Answer. By no means; but God created man good, and after his own image, in righteousness and true holiness, that he might rightly know God, his Creator, heartily love him, and live with him in eternal happiness, to glorify him and praise him.



Having established the proposition that human nature is depraved, or sinful, we must now enquire, did God create man thus? and if not, with what nature did he create him? and whence does this depravity of human nature proceed? The subject of the creation of man, therefore, and of the image of God in man, belongs properly to this place.

It is also proper that we should here contrast the misery of man with his original excellence: first, that the cause and origin of our misery being known, we may not impute it unto God; and secondly, that the greatness of our misery may be the more clearly seen. In proportion as this is done, will the original excellency of man become apparent; just as the benefit of deliverance becomes the more precious in the same proportion in which we are brought to apprehend the magnitude of the evil from which we have been rescued.



The questions to be discussed, in connection with the creation of man, are the following:

  1. What was the state or condition in which God originally created man?

  2. For what end did he create him?


This question is proposed almost for the same reasons for which the whole subject itself is considered, viz.: That it may be manifest, in the first place, that God created man without sin, and is therefore not the author of sin, or of our corruption and misery. 2. That we may see from what a height of dignity, to what a depth of misery we have fallen by sin, that we may thus acknowledge the mercy of God, who has deigned to extricate and deliver us from this wretchedness. 3. That we may acknowledge the greatness of the benefits which we have received, and our unworthiness of being made the recipients of such favors. 4. That we may the more earnestly desire, and seek in Christ, the recovery of that dignity and happiness which we have lost. 5. That we may be thankful to God for this restoration. As touching the state and condition in which God originally created man, we are here taught, in the answer to this sixth question, that God created man good, and in his own image, &c., which it is necessary for us to expound somewhat more largely.

Man was created by God on the sixth day of the creation of the world. His body was made of the dust of the ground, immortal if he continued in righteousness, but mortal if he fell; for mortality followed sin as a punishment. His soul was made out of nothing. It was immediately breathed into him by the Almighty. It was, therefore, rational, spiritual, and immortal. "And God breathed into his nostrils the breath of life, and man became a living soul." (Gen. 2:7.) He created, and united the soul and the body, so as to constitute, by this union, one person, performing such internal and external functions and actions as are peculiar to human nature, and which are just, holy, and pleasing to God. Man was also created in the image of God; by which we mean that he was created perfectly good, wise, just, holy, happy. and lord of all other creatures. Concerning this image of God, in which man was at first created, more will be said a little further on.

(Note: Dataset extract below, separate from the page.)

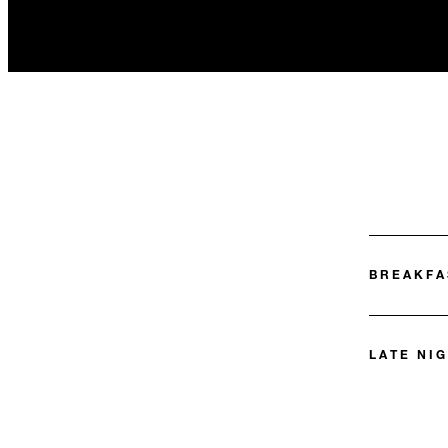
BREAKFA
LATE NIG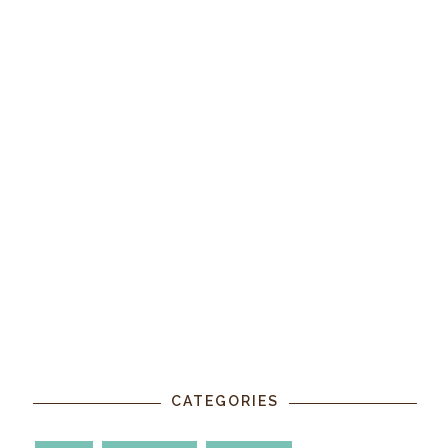
CATEGORIES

To this the catechism answers: "that he might rightly know God his Creator, heartily love him, and live with him in eternal happiness, to glorify and praise him." The glory of God is, therefore, the chief and ultimate end for which man was created. It was for this purpose that God created rational and intelligent beings, such as angels and men, that knowing him, they might praise him forever. Hence, man was created principally for the glory of God; that is, for professing and calling upon his holy name, for praise and thanksgiving, for love and obedience, which consists in a proper discharge of the duties which we owe to God and our fellow-men. For the glory of God comprehends all these things.

 Obj. But the heavens, and earth, and other creatures are also said to glorify God. Therefore this was not the end for which man was created. Ans. When creatures destitute of reason are said to praise and glorify God it is not that they acknowledge or celebrate his praise, but because they furnish the matter and occasion of glorifying God, which belongs properly to intelligent creatures. Angels and men, by the contemplation of these works of God, discern his wisdom, goodness, and power, and are thus stirred up to magnify and praise his name. To glorify God, therefore, is the work of creatures possessed of reason and understanding, and if there were not beings of this description to discern the order and arrangement which is manifest in nature, unintelligent creation could no more be said to praise God than if it had no existence. Hence, we are to regard those declarations in the book of the Psalms, in which the heavens, sea, earth, &c., are said to praise God, as figurative expressions, in which the inspired writer attributes to things, void of reason, that which belongs properly to intelligent creatures.

2. There are other reasons for which man was created, subordinate to the glory of God. His knowledge, for instance, contributes to his glory, in as much as he cannot be glorified if he is not known. It is, moreover, the proper work of man to know and glorify God; for eternal life consists in this, as it is said: "This is eternal life, that they might know thee, the only true God." (John 17:3.)

3. The happiness and blessedness of man, which consists in the enjoyment of God and heavenly blessings, is subordinate or next in order to the knowledge of God; for his goodness, mercy, and power are manifest from these.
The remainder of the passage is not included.